New York regulators ban mom’s banana bread, but not Pop-Tarts
Rich Sugg/Newscom
Last week, New York City’s Panel for Educational Policy approved a new rule for school bake sales. Home-made treats are no-no, but pre-approved packaged products, the ones that are also in school vending machines, are fine.
The bake sale ban is supposed to reduce childhood obesity. An education bureaucrat explained that homemade goods can’t be allowed because it’s impossible to know their portion size and content. You may add raisins to your banana bread and slice it thin, while I add walnuts and cut it thick.
Hence banana bread, cupcakes and anything else baked at home have been banished; but kids are free to gorge on Kellogg’s Frosted Brown Sugar Cinnamon Pop-Tarts, which come in portion-controlled packages and have known ingredients—in fact a long list of ingredients from high fructose corn syrup to yellow dye #6.
This is a vivid little example of how regulation in general functions and the impact it has in many areas of social life.
One, regulators are almost always influenced by the industry involved and work to its advantage— the NYC schools’ chosen vending operator plans to sell “fund-raising kits” of packaged products.
Two, the cost rises—packaged products cost significantly more than home-made goods.

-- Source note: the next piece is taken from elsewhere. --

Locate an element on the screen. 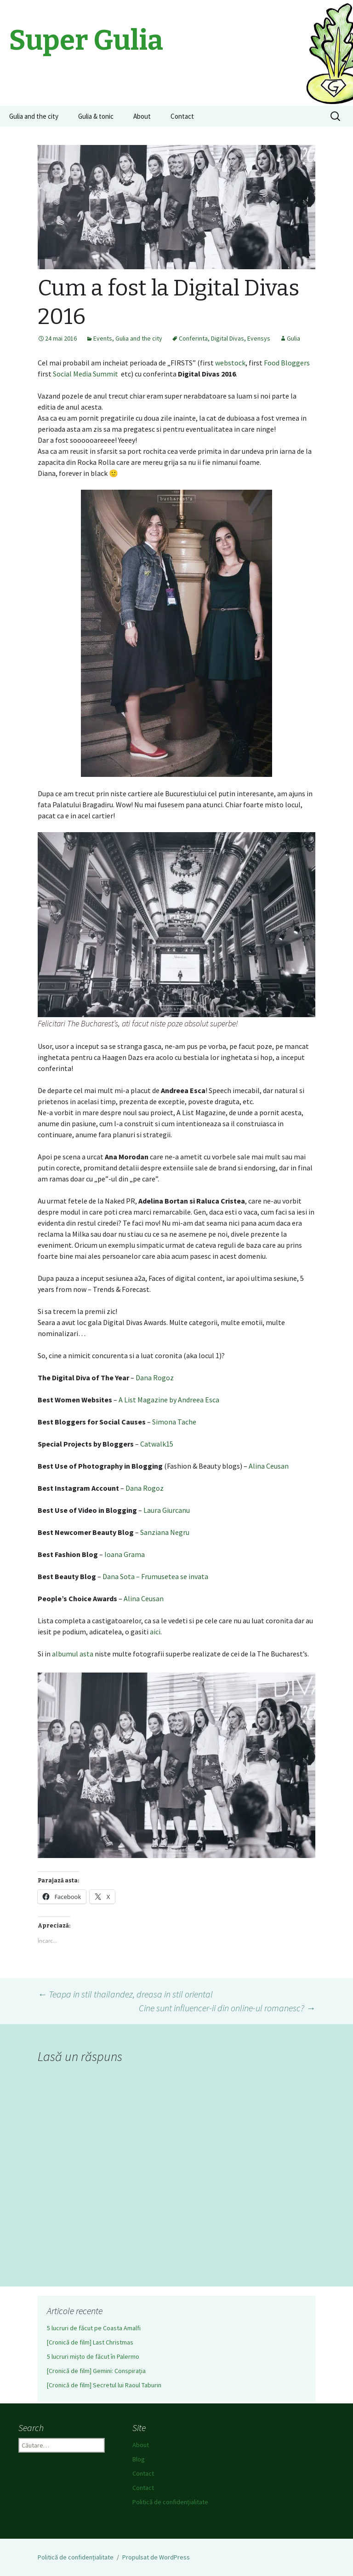  Teapa in stil thailandez, dreasa in stil oriental is located at coordinates (125, 1994).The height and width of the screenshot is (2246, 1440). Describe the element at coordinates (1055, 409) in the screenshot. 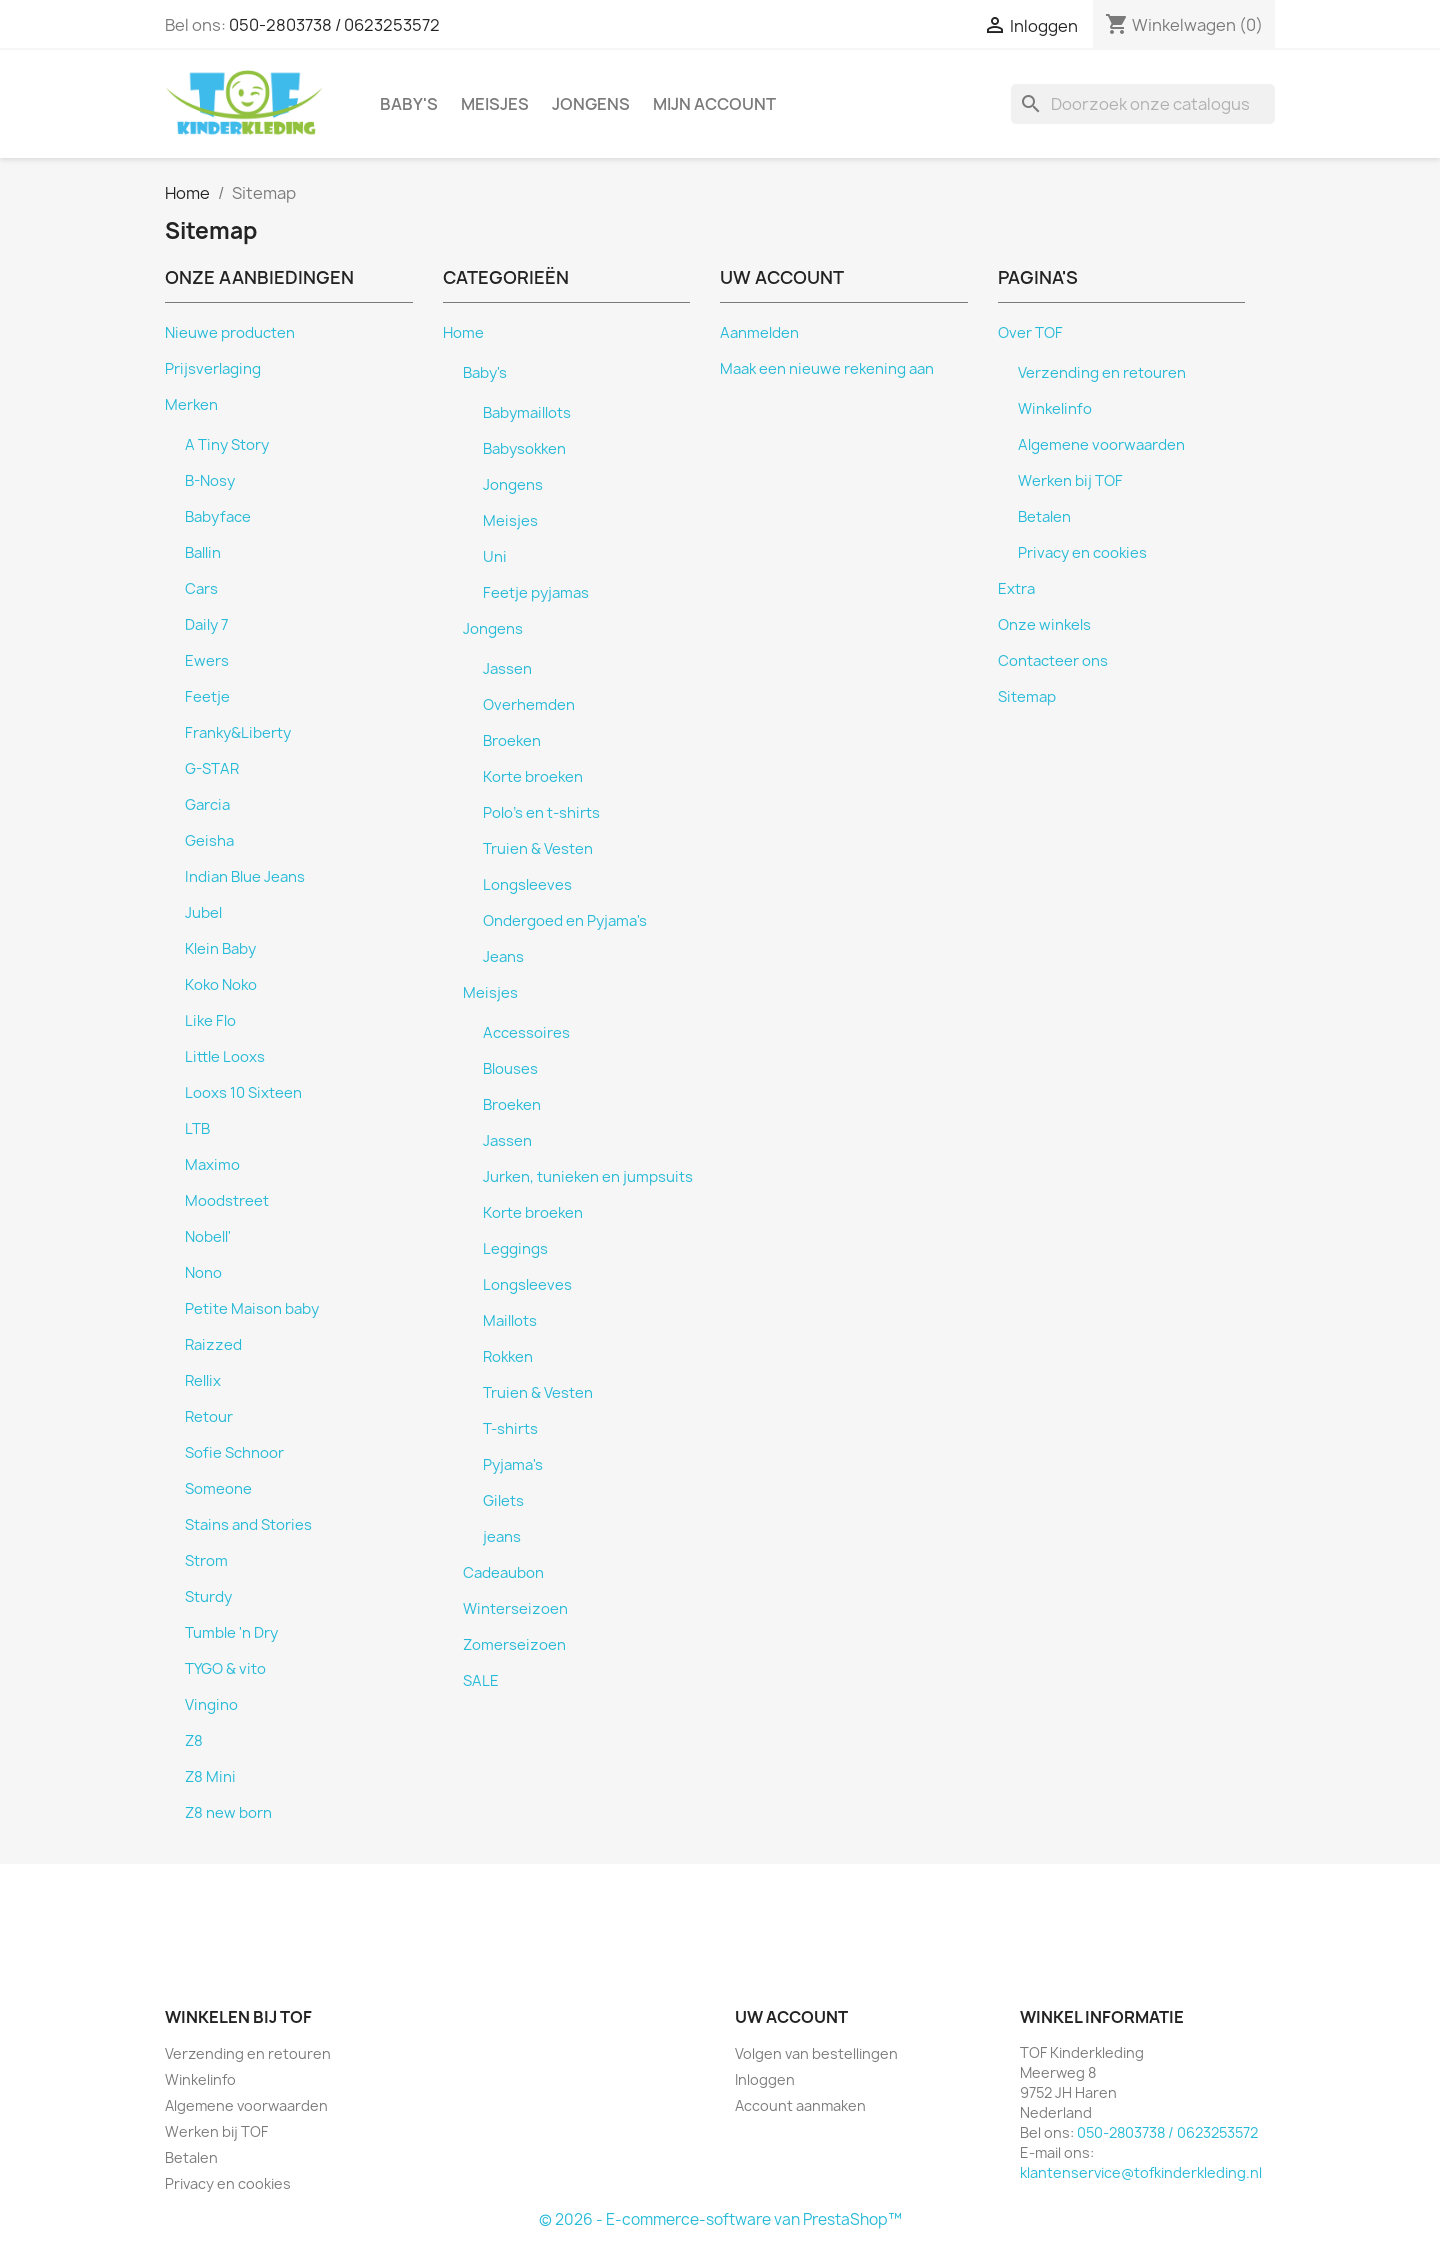

I see `Winkelinfo` at that location.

This means you will need more capital to hold a bake sale. Factoring in the greater expense, sales can’t raise as much money and are therefore less worthwhile.

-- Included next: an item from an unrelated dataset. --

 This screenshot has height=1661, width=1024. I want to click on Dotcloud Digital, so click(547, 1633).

Three, the intervention weakens and often destroys some part of civil society – in this case, the venerable American institution of bake sales – by substituting government control for spontaneous activity.
Four, the regulation likely fails to achieve its stated goal. Evidence is mixed about the effect of portion-controlled food packages. They help limit your consumption only if you stop at one pack. In a study from Arizona State University, 100-calorie snack packs actually boosted eating by one group—people with diet issues. More of them finished off M&M’s in little packs than the equivalent amount in a big package.
If you consider that in recent decades home cooking has become less prevalent as children have become heavier, one would not logically conclude that mom’s cookies are the culprit. Getting rid of the cookies is therefore unlikely to reverse the trend.
Five, the intrusion invariably has bad side effects, which in this case includes making students feel that being at school is like being incarcerated in a maximum-security prison where you have to eat whatever you’re given—an experience probably not conducive to warm feelings toward the school.
But bureaucrats invariably see their impositions on other people as very reasonable. The home baking prohibition is presented as a compromise, the alternative to an earlier total ban on fund-raising food sales, and an exception has been granted for a Parent-Teacher Association event, presumably to make the policy palatable.
When interventions fail and the problem worsens, the standard response is to add more regulation. Next step down the slippery slope, maybe a new rule on what children are allowed to eat at home. Banish all foods other than regulation-size packages of chemical-laced pellets and institute a refrigerator police.